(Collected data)
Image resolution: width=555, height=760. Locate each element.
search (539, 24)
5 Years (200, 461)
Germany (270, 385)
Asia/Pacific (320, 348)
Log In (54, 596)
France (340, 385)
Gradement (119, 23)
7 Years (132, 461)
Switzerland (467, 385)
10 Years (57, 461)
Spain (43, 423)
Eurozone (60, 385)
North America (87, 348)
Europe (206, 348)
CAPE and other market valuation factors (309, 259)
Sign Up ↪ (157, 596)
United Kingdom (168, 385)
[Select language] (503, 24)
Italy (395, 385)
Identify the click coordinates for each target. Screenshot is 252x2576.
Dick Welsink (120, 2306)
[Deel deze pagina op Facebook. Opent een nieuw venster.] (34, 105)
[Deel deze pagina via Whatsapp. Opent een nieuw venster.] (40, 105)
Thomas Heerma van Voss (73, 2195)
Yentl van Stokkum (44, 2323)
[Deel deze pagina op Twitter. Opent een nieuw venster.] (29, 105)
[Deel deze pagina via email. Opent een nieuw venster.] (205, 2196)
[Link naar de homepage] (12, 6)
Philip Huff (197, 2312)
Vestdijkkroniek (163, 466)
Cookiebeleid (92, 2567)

* * *

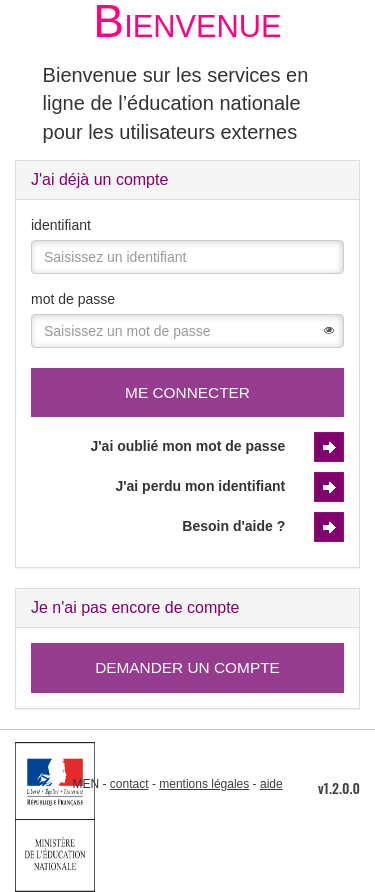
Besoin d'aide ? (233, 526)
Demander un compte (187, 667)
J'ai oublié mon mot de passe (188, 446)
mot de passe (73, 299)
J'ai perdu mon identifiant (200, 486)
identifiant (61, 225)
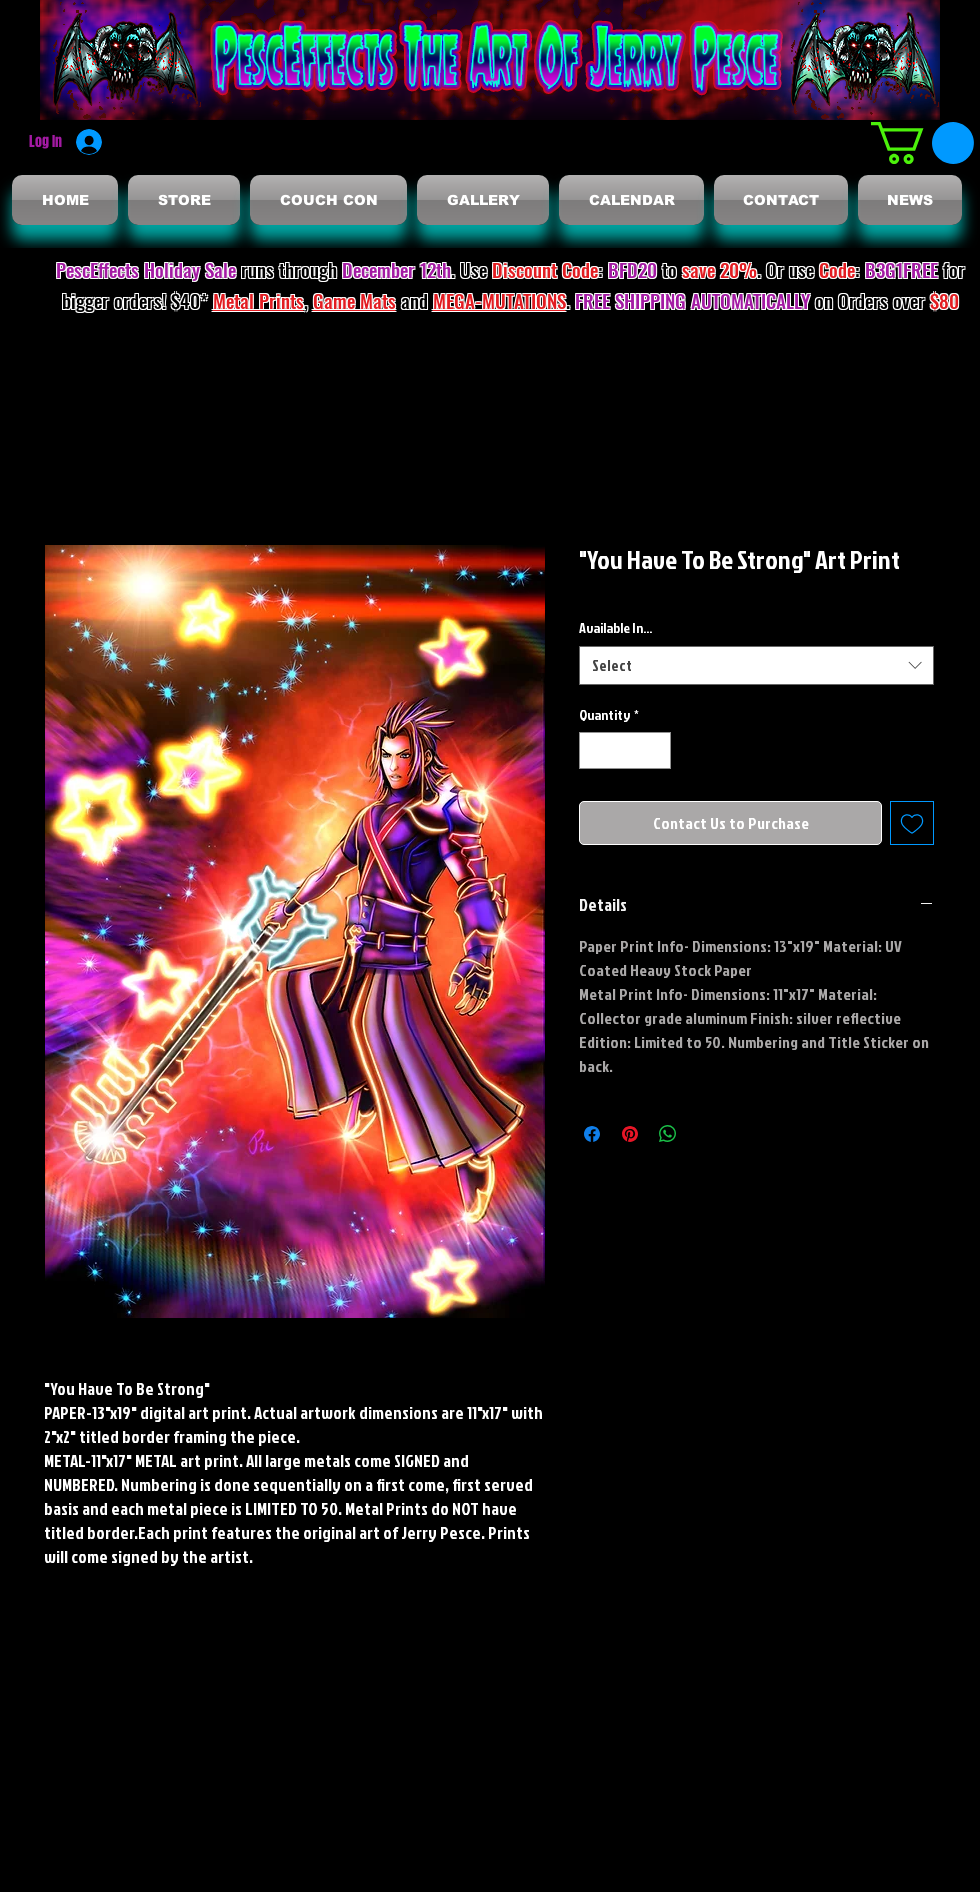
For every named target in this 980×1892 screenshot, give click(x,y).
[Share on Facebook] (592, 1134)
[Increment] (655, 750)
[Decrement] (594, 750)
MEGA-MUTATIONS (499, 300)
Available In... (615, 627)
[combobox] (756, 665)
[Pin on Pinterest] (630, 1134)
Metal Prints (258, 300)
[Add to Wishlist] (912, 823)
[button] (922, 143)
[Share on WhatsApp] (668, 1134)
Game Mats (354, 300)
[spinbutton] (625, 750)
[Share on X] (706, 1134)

**What needs to be done**
Answer with a number only: how many lines above include the word "Facebook"?

**Exercise answer**
2